**TASK OBJECTIVE**. Across all of the records below, determine the number of lines containing the string "results"; reply with that number only.

**RECORDED INFORMATION**.

****************

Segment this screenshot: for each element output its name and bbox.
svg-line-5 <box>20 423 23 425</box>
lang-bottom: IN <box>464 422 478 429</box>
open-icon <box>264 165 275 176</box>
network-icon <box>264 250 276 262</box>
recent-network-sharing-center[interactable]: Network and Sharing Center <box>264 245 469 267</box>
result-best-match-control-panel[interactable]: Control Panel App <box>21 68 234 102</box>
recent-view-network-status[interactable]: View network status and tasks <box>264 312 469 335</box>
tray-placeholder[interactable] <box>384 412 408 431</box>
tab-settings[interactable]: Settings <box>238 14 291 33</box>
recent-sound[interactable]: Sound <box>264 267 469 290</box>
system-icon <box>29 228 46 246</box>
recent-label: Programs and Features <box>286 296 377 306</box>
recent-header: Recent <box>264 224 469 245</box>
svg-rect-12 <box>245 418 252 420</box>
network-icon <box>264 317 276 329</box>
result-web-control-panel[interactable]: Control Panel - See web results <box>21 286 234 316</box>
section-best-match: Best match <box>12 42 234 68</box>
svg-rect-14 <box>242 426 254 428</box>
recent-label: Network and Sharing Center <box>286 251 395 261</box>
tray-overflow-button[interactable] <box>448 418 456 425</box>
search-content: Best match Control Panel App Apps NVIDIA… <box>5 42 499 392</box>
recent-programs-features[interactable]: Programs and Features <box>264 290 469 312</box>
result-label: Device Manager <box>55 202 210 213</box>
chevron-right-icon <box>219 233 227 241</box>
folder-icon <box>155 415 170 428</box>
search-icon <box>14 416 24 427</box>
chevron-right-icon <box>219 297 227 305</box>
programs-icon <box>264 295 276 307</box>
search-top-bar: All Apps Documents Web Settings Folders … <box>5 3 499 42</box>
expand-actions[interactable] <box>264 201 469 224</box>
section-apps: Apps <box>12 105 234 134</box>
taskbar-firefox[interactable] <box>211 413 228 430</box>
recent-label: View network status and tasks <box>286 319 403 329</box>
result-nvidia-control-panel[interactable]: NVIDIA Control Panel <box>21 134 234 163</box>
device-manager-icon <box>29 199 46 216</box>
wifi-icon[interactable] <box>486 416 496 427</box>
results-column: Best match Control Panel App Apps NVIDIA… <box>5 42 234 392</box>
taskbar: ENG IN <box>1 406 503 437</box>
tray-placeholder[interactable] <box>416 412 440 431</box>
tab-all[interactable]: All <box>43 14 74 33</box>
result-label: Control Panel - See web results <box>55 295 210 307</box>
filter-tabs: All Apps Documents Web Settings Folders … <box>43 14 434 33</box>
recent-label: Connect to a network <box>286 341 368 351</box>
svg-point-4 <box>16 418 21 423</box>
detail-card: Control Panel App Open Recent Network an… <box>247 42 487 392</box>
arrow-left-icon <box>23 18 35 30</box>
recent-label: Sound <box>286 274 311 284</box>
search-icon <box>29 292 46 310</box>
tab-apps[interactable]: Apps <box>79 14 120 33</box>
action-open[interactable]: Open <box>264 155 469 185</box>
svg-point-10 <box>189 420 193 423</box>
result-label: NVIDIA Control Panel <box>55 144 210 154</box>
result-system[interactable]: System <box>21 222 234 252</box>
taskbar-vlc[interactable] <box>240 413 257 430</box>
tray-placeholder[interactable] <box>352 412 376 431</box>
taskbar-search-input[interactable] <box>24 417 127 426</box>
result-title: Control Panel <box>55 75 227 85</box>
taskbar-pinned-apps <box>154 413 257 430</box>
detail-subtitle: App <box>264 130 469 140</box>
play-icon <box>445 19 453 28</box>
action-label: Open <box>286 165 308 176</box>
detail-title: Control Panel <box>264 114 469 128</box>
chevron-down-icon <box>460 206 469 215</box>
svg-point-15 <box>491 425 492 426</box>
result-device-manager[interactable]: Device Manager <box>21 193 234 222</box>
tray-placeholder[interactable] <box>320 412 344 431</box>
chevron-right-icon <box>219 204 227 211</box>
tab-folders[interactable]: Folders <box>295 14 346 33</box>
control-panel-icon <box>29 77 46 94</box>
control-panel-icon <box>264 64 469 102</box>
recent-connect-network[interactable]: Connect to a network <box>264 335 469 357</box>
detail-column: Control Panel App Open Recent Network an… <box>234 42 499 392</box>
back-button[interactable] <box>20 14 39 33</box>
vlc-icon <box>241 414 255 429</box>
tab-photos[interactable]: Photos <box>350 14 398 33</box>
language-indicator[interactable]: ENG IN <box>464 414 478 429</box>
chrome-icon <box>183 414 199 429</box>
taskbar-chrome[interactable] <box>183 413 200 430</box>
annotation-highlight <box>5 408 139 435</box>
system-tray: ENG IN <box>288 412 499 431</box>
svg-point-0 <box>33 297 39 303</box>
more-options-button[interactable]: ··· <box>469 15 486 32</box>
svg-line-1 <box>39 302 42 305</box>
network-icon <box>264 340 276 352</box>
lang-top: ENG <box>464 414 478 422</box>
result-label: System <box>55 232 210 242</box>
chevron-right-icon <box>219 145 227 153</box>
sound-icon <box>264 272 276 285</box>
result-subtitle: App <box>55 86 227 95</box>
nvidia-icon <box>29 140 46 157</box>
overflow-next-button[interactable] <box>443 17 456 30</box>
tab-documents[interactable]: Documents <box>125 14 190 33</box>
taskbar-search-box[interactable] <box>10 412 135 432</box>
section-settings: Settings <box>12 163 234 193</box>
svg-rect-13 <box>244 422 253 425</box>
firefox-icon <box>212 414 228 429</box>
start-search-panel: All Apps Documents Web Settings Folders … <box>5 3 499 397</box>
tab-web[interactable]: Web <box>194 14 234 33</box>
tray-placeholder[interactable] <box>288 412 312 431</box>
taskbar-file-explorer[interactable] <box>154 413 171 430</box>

****************

**ANSWER SPACE**. 3